Using the records below, write out again exactly the lines that begin at the line containing "Sign in (1139, 82)" and end at the line containing "Sign Up & Save (1320, 44)", and no other lines.

[Stored entries]
○ ○ ○ ○ ○

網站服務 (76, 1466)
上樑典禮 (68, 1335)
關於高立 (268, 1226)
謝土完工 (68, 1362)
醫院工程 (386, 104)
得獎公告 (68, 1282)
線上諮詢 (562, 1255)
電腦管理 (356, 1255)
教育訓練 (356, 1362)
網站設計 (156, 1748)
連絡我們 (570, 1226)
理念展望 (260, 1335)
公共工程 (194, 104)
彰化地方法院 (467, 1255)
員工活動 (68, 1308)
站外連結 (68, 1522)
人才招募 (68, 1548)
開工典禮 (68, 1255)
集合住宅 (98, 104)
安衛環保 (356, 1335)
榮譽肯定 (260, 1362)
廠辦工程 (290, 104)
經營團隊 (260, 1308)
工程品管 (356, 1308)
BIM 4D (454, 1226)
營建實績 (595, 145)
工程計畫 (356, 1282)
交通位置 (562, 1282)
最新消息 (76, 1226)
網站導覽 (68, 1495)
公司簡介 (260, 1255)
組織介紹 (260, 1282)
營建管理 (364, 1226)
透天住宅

○ ○ ○ ○ ○

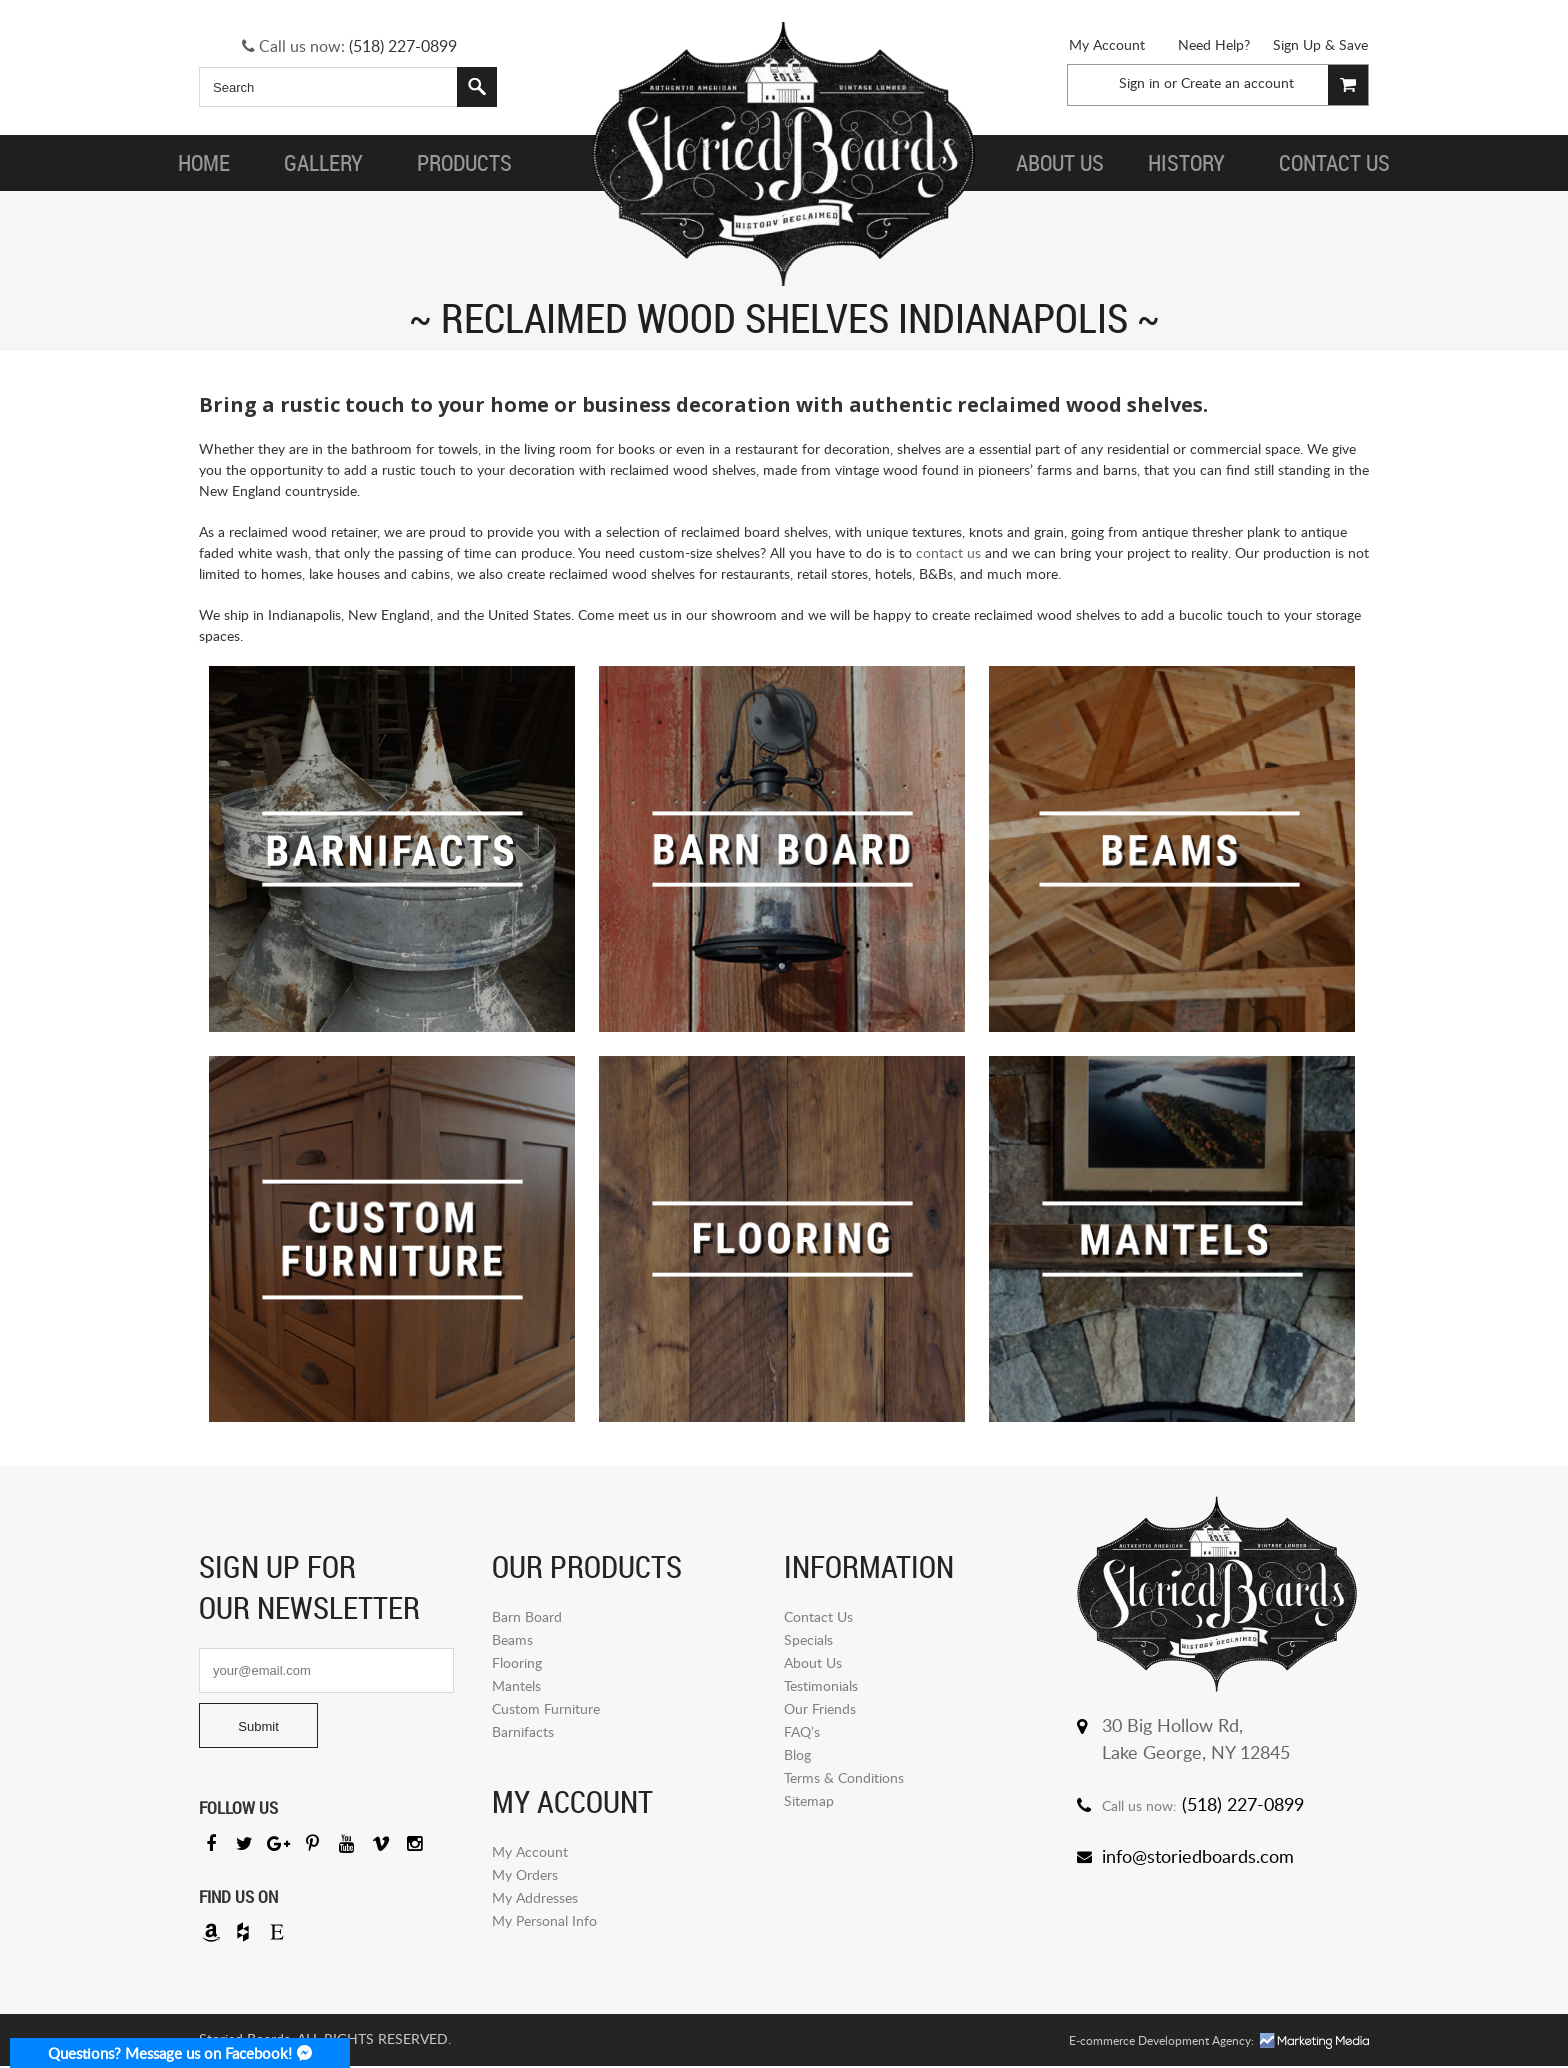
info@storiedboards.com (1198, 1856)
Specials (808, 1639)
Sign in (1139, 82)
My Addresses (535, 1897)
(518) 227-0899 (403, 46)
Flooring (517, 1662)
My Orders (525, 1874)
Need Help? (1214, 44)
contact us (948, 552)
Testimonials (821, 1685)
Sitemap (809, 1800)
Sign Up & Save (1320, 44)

○ ○ ○ ○ ○

## Solution for this exercise
Sign in (1139, 82)
My Addresses (535, 1897)
(518) 227-0899 (403, 46)
Flooring (517, 1662)
My Orders (525, 1874)
Need Help? (1214, 44)
contact us (948, 552)
Testimonials (821, 1685)
Sitemap (809, 1800)
Sign Up & Save (1320, 44)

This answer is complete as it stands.